#### Your objective
Go through the data and say how many lines include the string "Bartosz"; return only the figure.

#### Data
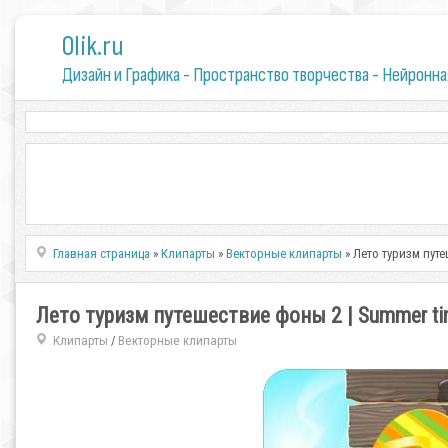
0lik.ru
Дизайн и Графика - Пространство творчества - Нейронна
Главная страница
»
Клипарты
»
Векторные клипарты
» Лето туризм путе
Лето туризм путешествие фоны 2 | Summer time
Клипарты
Векторные клипарты
/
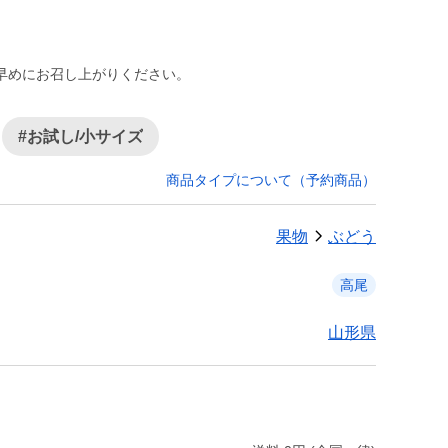
早めにお召し上がりください。
#お試し/小サイズ
商品タイプについて（予約商品）
果物
ぶどう
高尾
山形県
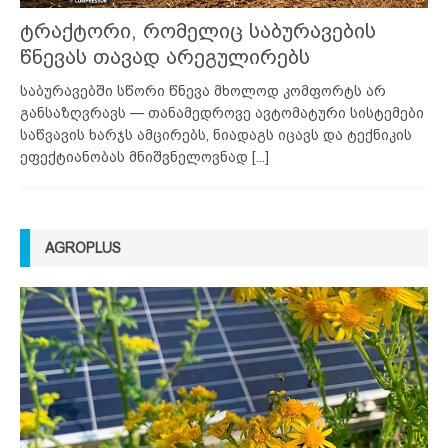
ტრაქტორი, რომელიც საბურავების
წნევას თავად არეგულირებს
საბურავებში სწორი წნევა მხოლოდ კომფორტს არ
განსაზღვრავს — თანამედროვე ავტომატური სისტემები
საწვავის ხარჯს ამცირებს, ნიადაგს იცავს და ტექნიკის
ეფექტიანობას მნიშვნელოვნად
[...]
AGROPLUS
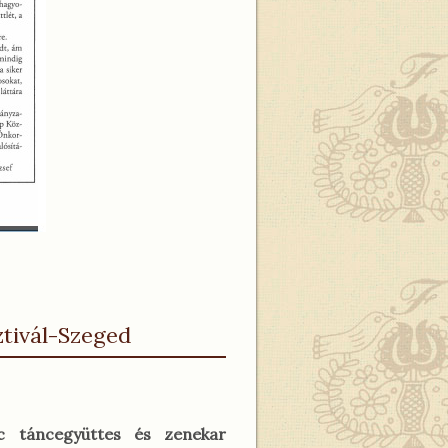
ztivál-Szeged
c táncegyüttes és zenekar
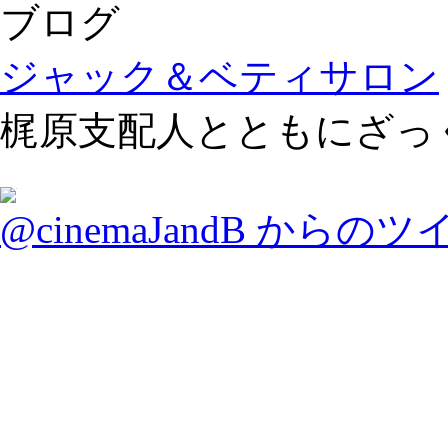
ブログ
ジャック＆ベティサロン
梶原支配人とともにざっ
@cinemaJandB からの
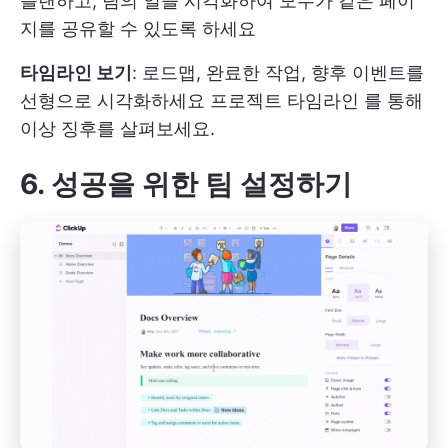
플랜하고, 팀의 일을 시각화하여 모두가 같은 페이
지를 공유할 수 있도록 하세요
타임라인 보기
: 로드맵, 완료한 작업, 향후 이벤트를
선형으로 시각화하세요
프로젝트 타임라인
를 통해
이상 징후를 살펴보세요.
6. 성공을 위한 팀 설정하기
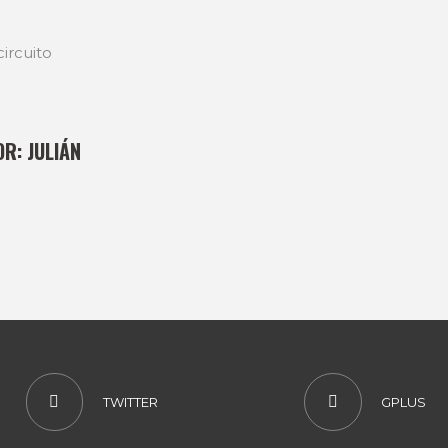
ircuito
OR:
JULIÁN
TWITTER
GPLUS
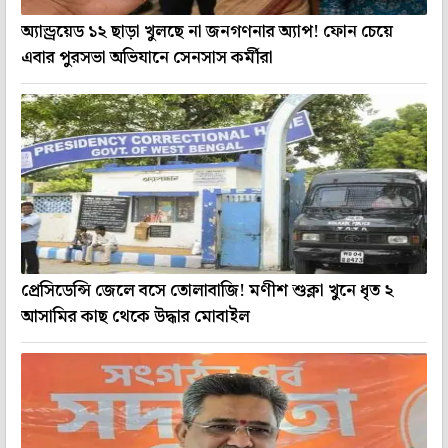
অ্যান্ড্রয়েড ১২ ছাড়া খুলছে না জনগণনার অ্যাপ! ফোন চেয়ে
এবার পুরসভা অভিযানে সেনসাস কর্মীরা
প্রেসিডেন্সি জেলে বসে তোলাবাজি! মণীশ শুক্লা খুনে ধৃত ২
আসামির কাছ থেকে উদ্ধার মোবাইল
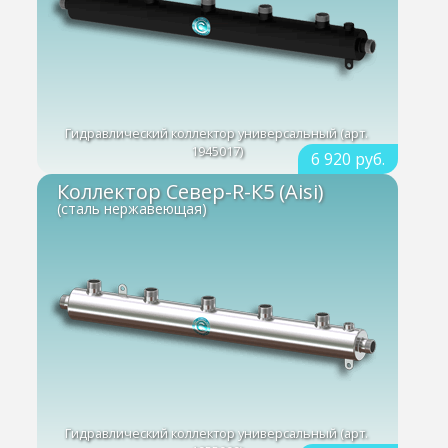
Гидравлический коллектор универсальный (арт.
1945017)
6 920 руб.
Коллектор Север-R-К5 (Aisi)
(сталь нержавеющая)
Гидравлический коллектор универсальный (арт.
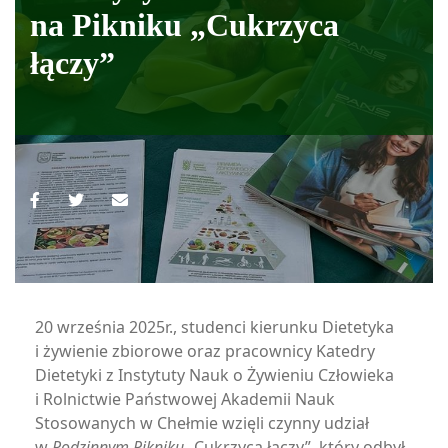
na Pikniku „Cukrzyca
łączy”
20 września 2025r., studenci kierunku Dietetyka
i żywienie zbiorowe oraz pracownicy Katedry
Dietetyki z Instytuty Nauk o Żywieniu Człowieka
i Rolnictwie Państwowej Akademii Nauk
Stosowanych w Chełmie wzięli czynny udział
w
Rodzinnym Pikniku
„Cukrzyca łączy”, który odbył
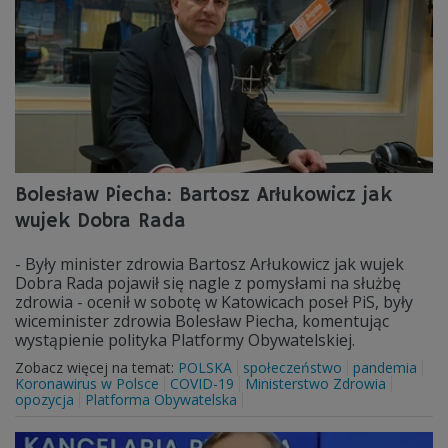
Bolesław Piecha: Bartosz Arłukowicz jak
wujek Dobra Rada
- Były minister zdrowia Bartosz Arłukowicz jak wujek
Dobra Rada pojawił się nagle z pomysłami na służbę
zdrowia - ocenił w sobotę w Katowicach poseł PiS, były
wiceminister zdrowia Bolesław Piecha, komentując
wystąpienie polityka Platformy Obywatelskiej.
Zobacz więcej na temat:
POLSKA
społeczeństwo
pandemia
Koronawirus w Polsce
COVID-19
Ministerstwo Zdrowia
opozycja
Platforma Obywatelska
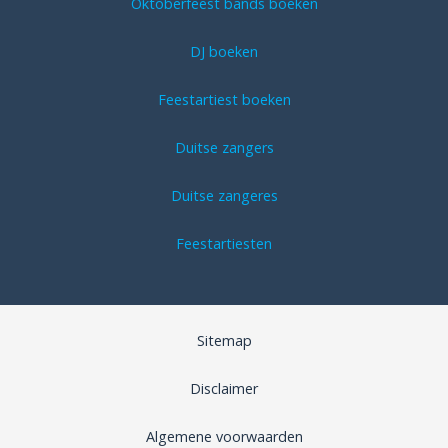
Oktoberfeest bands boeken
DJ boeken
Feestartiest boeken
Duitse zangers
Duitse zangeres
Feestartiesten
Sitemap
Disclaimer
Algemene voorwaarden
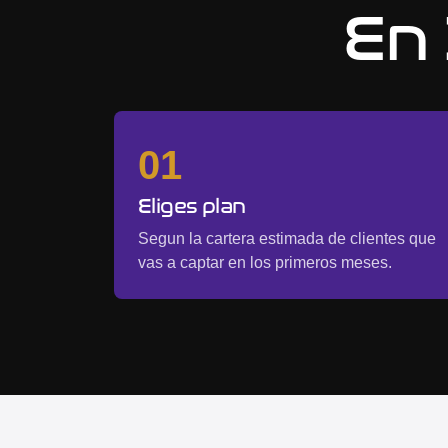
En 
01
Eliges plan
Segun la cartera estimada de clientes que
vas a captar en los primeros meses.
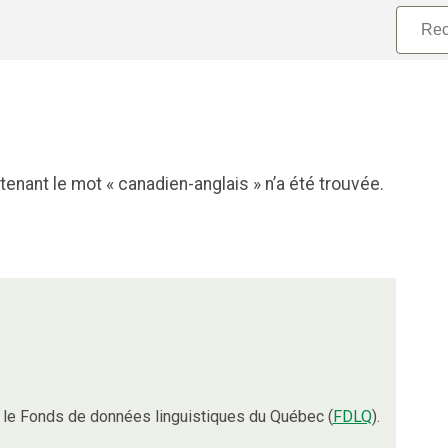
enant le mot « canadien-anglais » n’a été trouvée.
le Fonds de données linguistiques du Québec (
FDLQ
).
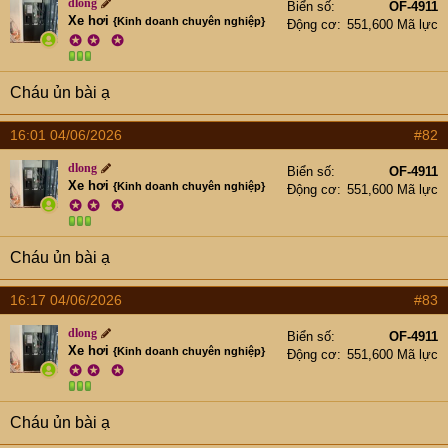
e
dlong
Biển số
OF-4911
r
Xe hơi
{Kinh doanh chuyên nghiệp}
Động cơ
551,600 Mã lực
✪
✪
✪
Cháu ủn bài ạ
16:01 04/06/2026
#82
dlong
Biển số
OF-4911
Xe hơi
{Kinh doanh chuyên nghiệp}
Động cơ
551,600 Mã lực
✪
✪
✪
Cháu ủn bài ạ
16:17 04/06/2026
#83
dlong
Biển số
OF-4911
Xe hơi
{Kinh doanh chuyên nghiệp}
Động cơ
551,600 Mã lực
✪
✪
✪
Cháu ủn bài ạ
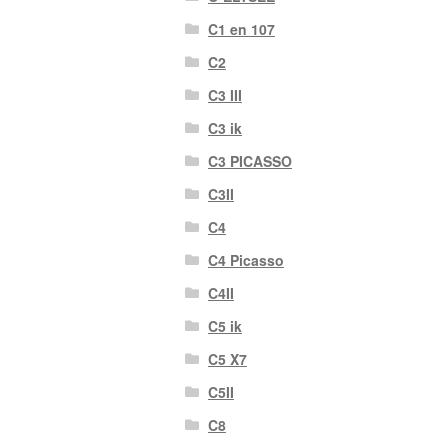
C1 en 107
C2
C3 III
C3 ik
C3 PICASSO
C3II
C4
C4 Picasso
C4II
C5 ik
C5 X7
C5II
C8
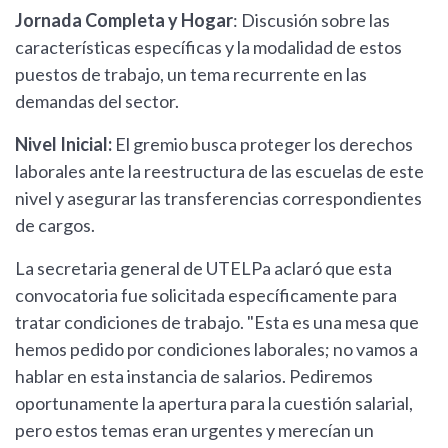
Jornada Completa y Hogar
: Discusión sobre las
características específicas y la modalidad de estos
puestos de trabajo, un tema recurrente en las
demandas del sector.
Nivel Inicial:
El gremio busca proteger los derechos
laborales ante la reestructura de las escuelas de este
nivel y asegurar las transferencias correspondientes
de cargos.
La secretaria general de UTELPa aclaró que esta
convocatoria fue solicitada específicamente para
tratar condiciones de trabajo. "Esta es una mesa que
hemos pedido por condiciones laborales; no vamos a
hablar en esta instancia de salarios. Pediremos
oportunamente la apertura para la cuestión salarial,
pero estos temas eran urgentes y merecían un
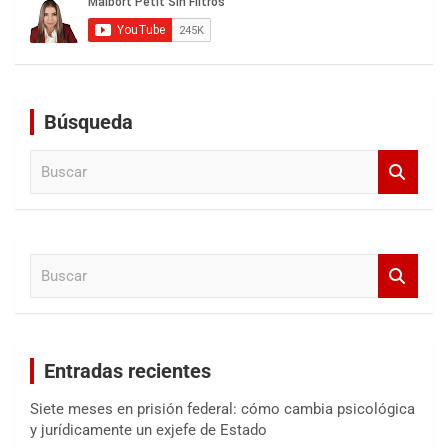
Búsqueda
B
u
s
c
a
B
r
u
s
c
a
Entradas recientes
r
Siete meses en prisión federal: cómo cambia psicológica
y jurídicamente un exjefe de Estado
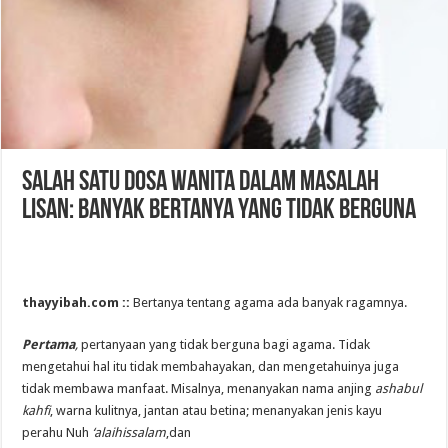
Salah Satu Dosa Wanita Dalam Masalah
Lisan: Banyak Bertanya Yang Tidak Berguna
thayyibah.com ::
Bertanya tentang agama ada banyak ragamnya.
Pertama
,
pertanyaan yang tidak berguna bagi agama. Tidak
mengetahui hal itu tidak membahayakan, dan mengetahuinya juga
tidak membawa manfaat. Misalnya, menanyakan nama anjing
ashabul
kahfi
, warna kulitnya, jantan atau betina; menanyakan jenis kayu
perahu Nuh
‘alaihissalam
,dan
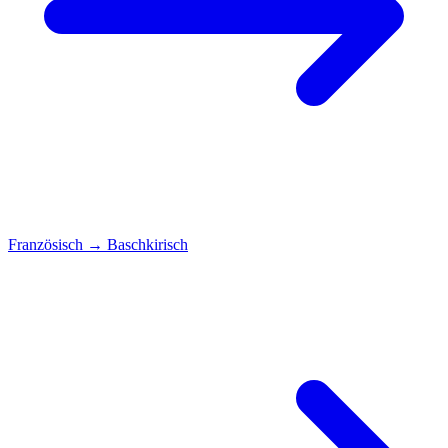
Französisch
→
Baschkirisch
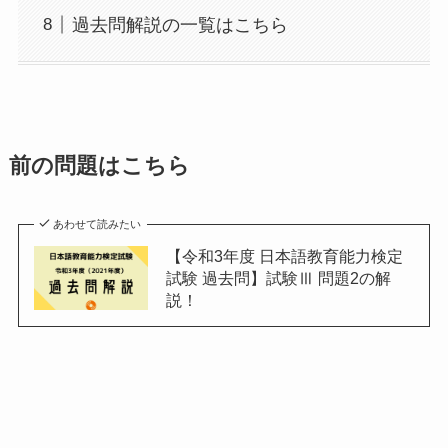
過去問解説の一覧はこちら
前の問題はこちら
あわせて読みたい
【令和3年度 日本語教育能力検定
試験 過去問】試験Ⅲ 問題2の解
説！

#### Your response
2